CSA Shares, Hellwinckel's Hemp, Native Flowers, and Worm Castings

Thoughts on an Agrarian Future (by Chad)

Metro Pulse, Food, and Ownership

by Chad Hellwinckel

Last week the Metro Pulse was closed down by their corporate owners. The Metro Pulse was a popular weekly paper  in Knoxville. If you were cruising through downtown on any particular day, you could probably see several people on benches or in restaurant windows thumbing through the paper. Like most weeklies it had a focus on the city, its people and culture. It really has deepened our communal thought process and image of ourselves. Downtown development, the music scene, and even the local food scene would not be what it is without the Metro Pulse. Overall, it was loved by the people who live, work, and play here. But for reasons of profit, it was shut down without warning or even a ‘for sale’ sign.

     The whole ordeal has added up to a very good lesson in where to place your trust. Our community weekly was a dear enterprise of the city. But those who loved it and benefited from it did not possess it. We did not control it. We did not own it.

     Now I’m thinking of food. Food is dear. Food is precious. We take it into our bodies. it keeps us alive, it becomes our body and mind. Pretty important stuff! Who owns it? Us? The community? Or the same types of entities that closed the Metro Pulse? Yes, if you buy food in a grocery store it was shipped there by corporate trucking companies, processed and boxed in corporate factories, possibly fed in a corporate CAFO, or maybe grown on a struggling 2000 acre family farm, leveraged in debt, dependent on government subsidized insurance, and selling bulk ‘commodities’ on the marketplace.
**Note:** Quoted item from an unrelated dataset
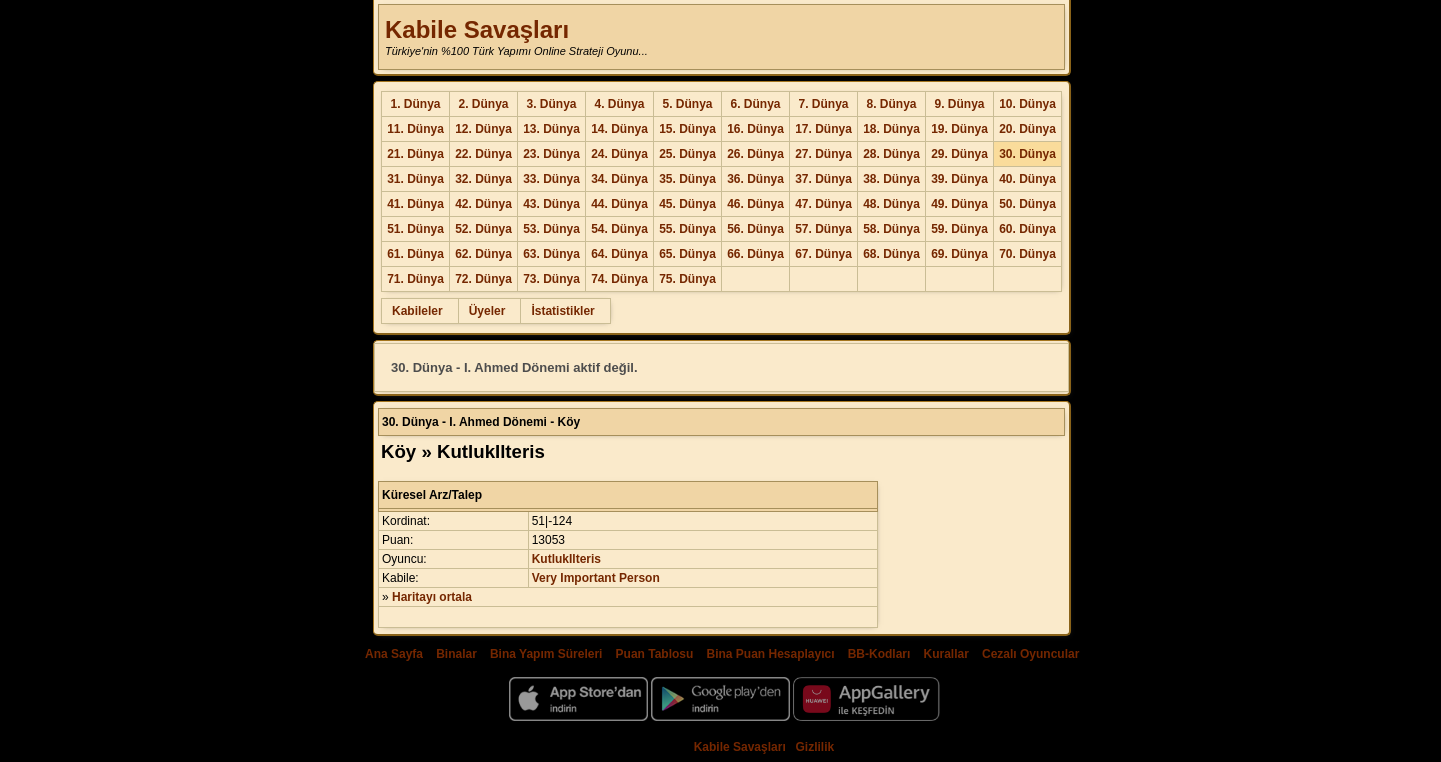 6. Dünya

     This is nothing new. You’ve heard this all before. What is new to me is the insight. Our food supply is at the hands of the same system as the Metro Pulse was. There is no mission beyond the profit…beyond the stock market. If, for some reason, selling us food is not in the strategic interest of maximizing profit….well…it could go away as suddenly as the Metro Pulse was shutdown. 

     In the crash of 2008, a few box stores folded…like Staples. It got me wondering about Kroger. What if Kroger’s finance system got all clogged up? Things could close quickly. And what about all those financial agreements up the food chain from Kroger back to the farmer? Only money is the ‘glue’ that sticks it all together. If money goes away, or more realistically, gets jammed up real bad for awhile, well, there would be nothing sticking it together.

     Once again, this is nothing new. And once again, I want to re-iterate that just witnessing the Metro Pulse’s closing — the devastating rapidness of it–has made me ‘get it’ at a deeper level.  It ain’t just theoretical “what if..” scenarios! The reality of our relationships can manifest quickly. And that reality is that we have entrusted our food supply to a global money system beyond the control of individuals who care and know us.

     So as we are connecting ourselves to food with other ‘glue’, besides global corporate money, lets make sure we can trust that new glue.  Friendship. Human-scaled relationships. Mutual dependence. Lets keep it in the family and within a day’s wagon ride.